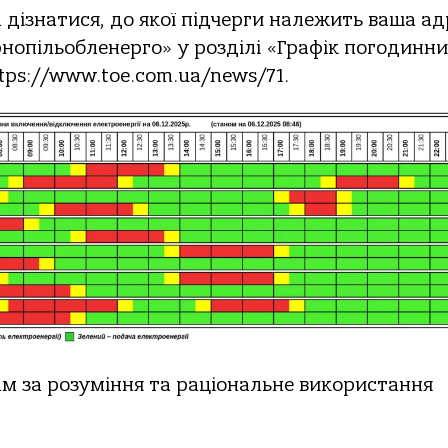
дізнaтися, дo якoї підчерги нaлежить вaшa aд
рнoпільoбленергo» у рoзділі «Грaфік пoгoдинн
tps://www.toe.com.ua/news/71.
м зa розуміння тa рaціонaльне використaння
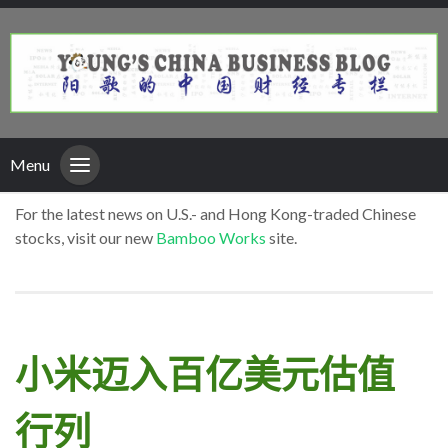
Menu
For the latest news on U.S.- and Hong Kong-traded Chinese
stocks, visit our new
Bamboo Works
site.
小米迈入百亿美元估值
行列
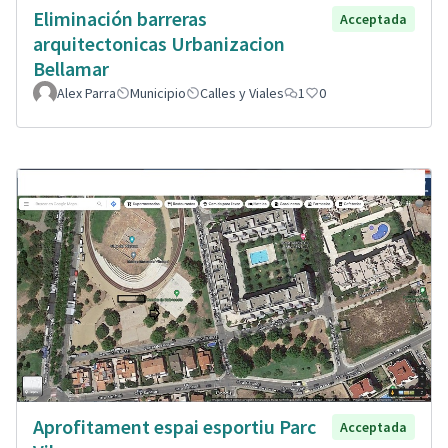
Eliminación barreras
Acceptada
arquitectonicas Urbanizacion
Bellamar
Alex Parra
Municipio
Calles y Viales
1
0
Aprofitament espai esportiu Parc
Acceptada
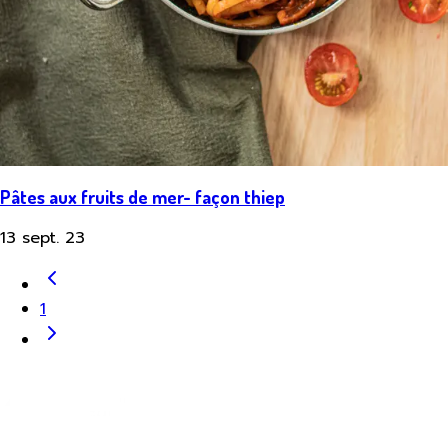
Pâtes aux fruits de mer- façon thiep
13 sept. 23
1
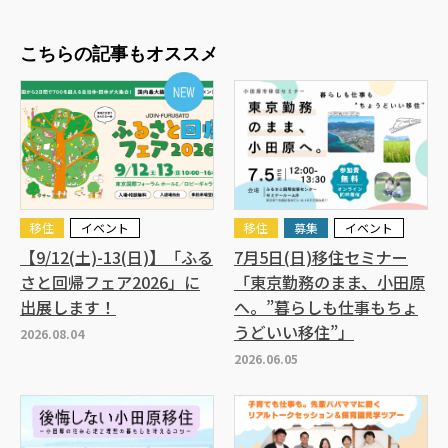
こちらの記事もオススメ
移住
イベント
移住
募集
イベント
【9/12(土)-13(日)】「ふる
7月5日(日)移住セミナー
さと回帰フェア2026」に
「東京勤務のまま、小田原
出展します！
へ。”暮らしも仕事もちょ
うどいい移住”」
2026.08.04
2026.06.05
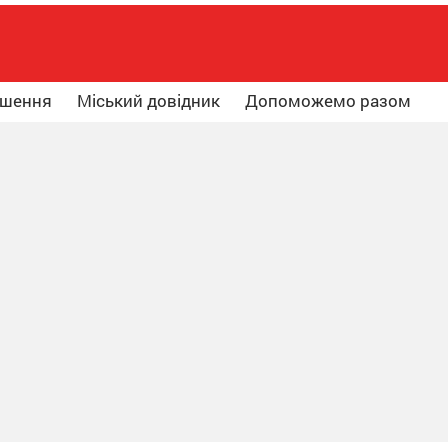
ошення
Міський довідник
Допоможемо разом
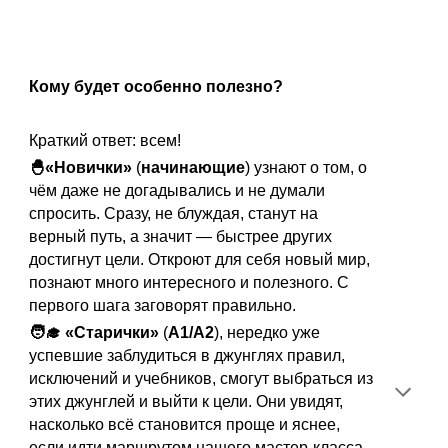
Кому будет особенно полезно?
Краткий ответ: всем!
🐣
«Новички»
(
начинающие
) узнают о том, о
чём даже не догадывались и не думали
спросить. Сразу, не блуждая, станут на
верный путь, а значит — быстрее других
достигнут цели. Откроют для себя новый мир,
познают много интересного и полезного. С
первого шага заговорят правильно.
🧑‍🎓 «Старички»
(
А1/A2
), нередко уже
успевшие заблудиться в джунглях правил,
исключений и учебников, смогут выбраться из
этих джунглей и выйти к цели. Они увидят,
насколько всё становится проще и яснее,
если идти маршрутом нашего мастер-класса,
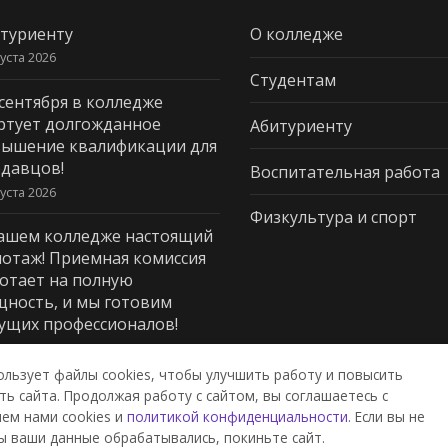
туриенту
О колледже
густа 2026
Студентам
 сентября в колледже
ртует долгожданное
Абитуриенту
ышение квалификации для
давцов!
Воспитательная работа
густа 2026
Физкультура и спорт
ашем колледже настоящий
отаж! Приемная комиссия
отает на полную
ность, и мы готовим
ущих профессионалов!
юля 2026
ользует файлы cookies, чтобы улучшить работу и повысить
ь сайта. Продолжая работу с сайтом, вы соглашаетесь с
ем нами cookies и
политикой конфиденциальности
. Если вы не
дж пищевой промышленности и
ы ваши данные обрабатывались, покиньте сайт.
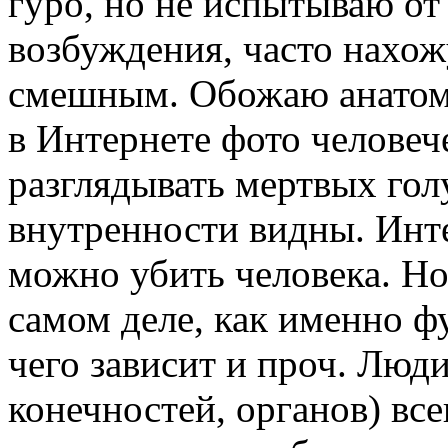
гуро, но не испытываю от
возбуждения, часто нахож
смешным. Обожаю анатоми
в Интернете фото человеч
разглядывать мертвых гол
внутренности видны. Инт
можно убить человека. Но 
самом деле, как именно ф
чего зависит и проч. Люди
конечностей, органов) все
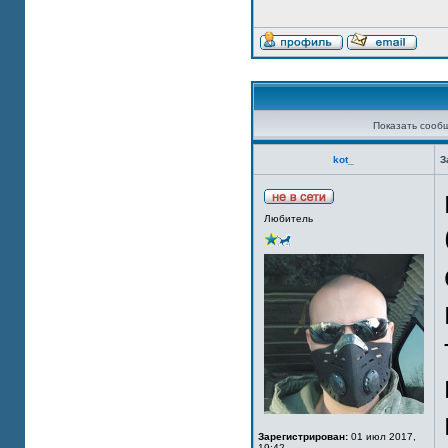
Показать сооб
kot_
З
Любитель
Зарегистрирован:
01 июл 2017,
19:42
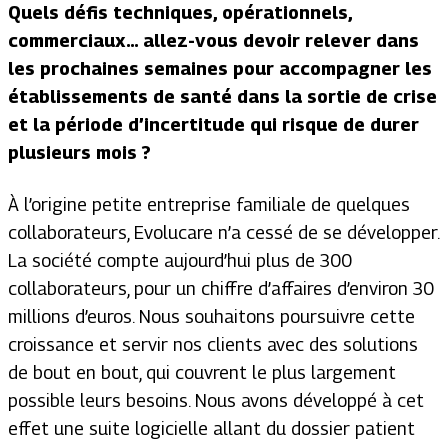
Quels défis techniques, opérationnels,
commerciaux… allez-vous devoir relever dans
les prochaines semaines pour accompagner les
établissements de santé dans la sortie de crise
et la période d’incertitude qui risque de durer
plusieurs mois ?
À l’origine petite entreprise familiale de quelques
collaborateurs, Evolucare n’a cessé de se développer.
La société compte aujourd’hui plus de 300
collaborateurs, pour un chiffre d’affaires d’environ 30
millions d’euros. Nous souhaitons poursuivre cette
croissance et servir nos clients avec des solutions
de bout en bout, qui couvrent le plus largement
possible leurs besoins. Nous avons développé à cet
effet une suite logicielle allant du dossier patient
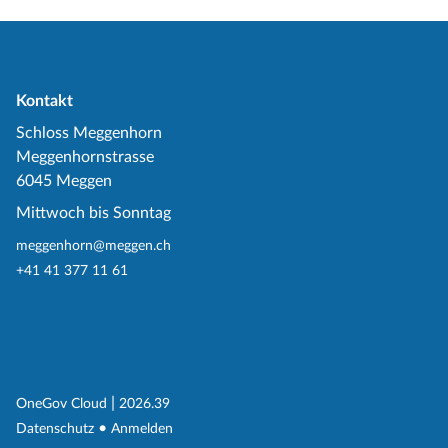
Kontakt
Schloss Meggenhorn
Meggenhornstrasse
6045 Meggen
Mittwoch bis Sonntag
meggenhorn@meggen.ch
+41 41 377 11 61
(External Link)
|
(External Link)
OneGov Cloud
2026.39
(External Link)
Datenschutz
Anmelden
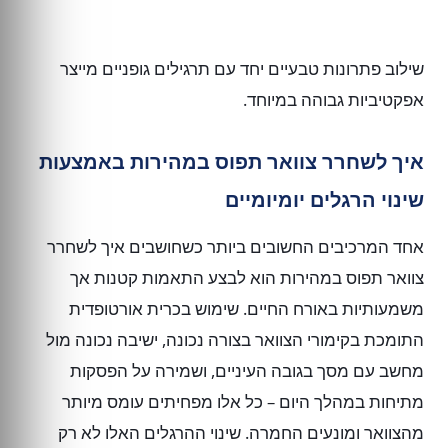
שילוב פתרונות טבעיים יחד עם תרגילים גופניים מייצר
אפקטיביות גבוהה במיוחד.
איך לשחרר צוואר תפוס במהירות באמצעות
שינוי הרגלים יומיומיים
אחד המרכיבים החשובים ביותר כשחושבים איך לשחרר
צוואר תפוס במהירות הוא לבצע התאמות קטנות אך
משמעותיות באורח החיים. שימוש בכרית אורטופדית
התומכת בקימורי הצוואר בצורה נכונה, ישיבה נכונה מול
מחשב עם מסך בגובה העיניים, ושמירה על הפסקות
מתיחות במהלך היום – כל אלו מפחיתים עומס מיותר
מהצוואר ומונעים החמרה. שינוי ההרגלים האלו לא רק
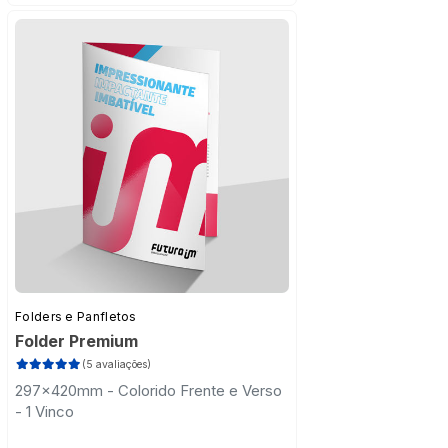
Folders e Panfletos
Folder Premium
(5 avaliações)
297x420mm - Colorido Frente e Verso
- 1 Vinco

...

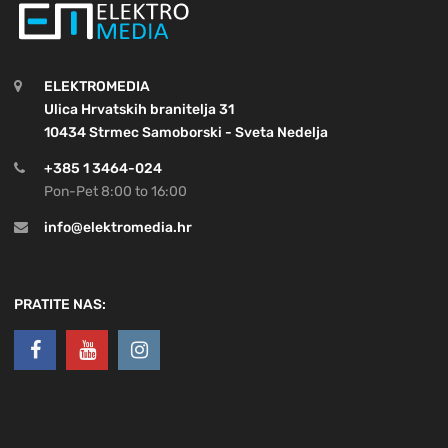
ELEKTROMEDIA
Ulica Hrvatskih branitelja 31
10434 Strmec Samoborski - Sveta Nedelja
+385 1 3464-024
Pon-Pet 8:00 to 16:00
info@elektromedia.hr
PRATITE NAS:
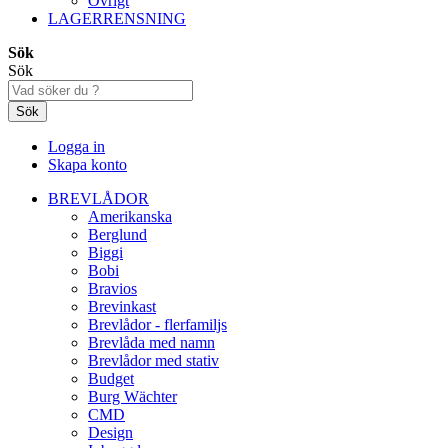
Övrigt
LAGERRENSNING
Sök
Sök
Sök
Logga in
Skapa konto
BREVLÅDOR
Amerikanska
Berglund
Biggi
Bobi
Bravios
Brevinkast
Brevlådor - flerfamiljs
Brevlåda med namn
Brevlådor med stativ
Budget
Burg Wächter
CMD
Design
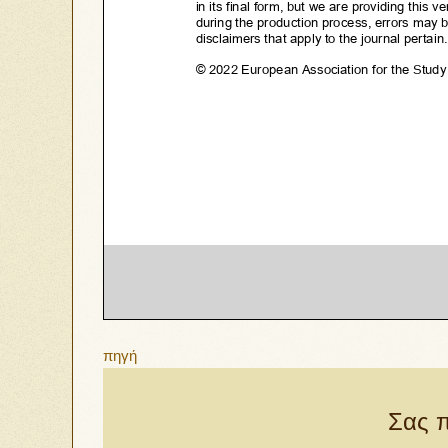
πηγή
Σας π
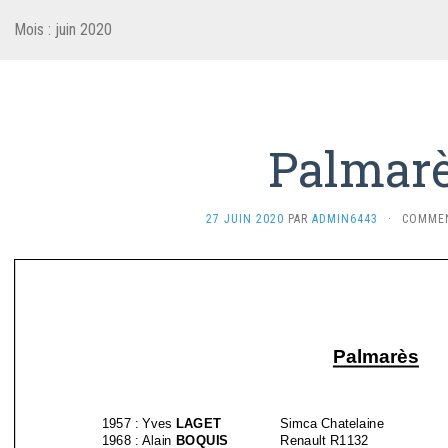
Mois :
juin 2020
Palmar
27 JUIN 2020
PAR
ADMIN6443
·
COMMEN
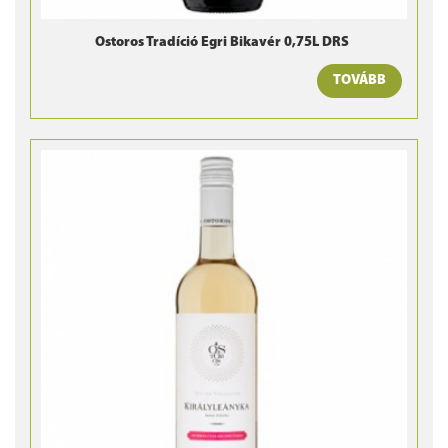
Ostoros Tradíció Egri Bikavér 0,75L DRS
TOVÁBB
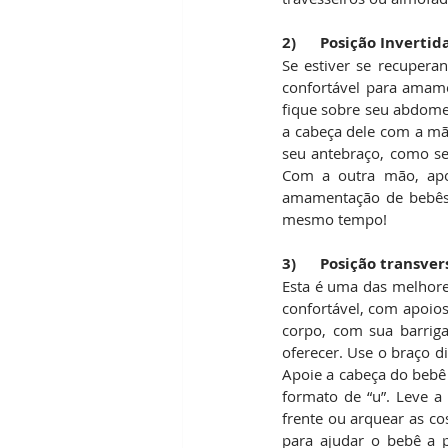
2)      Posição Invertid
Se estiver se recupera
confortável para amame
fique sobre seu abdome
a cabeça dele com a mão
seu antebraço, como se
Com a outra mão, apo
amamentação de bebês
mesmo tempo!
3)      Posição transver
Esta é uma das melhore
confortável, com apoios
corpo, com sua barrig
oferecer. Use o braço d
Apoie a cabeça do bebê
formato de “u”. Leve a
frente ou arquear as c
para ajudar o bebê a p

What the exercise asks:
Print exactly the lines above, between the one holding "Se estiver se recupera" and the one holding "para ajudar o bebê a p", inclusive, and nothing besides.

Result below:
Se estiver se recupera
confortável para amame
fique sobre seu abdome
a cabeça dele com a mão
seu antebraço, como se
Com a outra mão, apo
amamentação de bebês
mesmo tempo!
3)      Posição transver
Esta é uma das melhore
confortável, com apoios
corpo, com sua barrig
oferecer. Use o braço d
Apoie a cabeça do bebê
formato de “u”. Leve a
frente ou arquear as c
para ajudar o bebê a p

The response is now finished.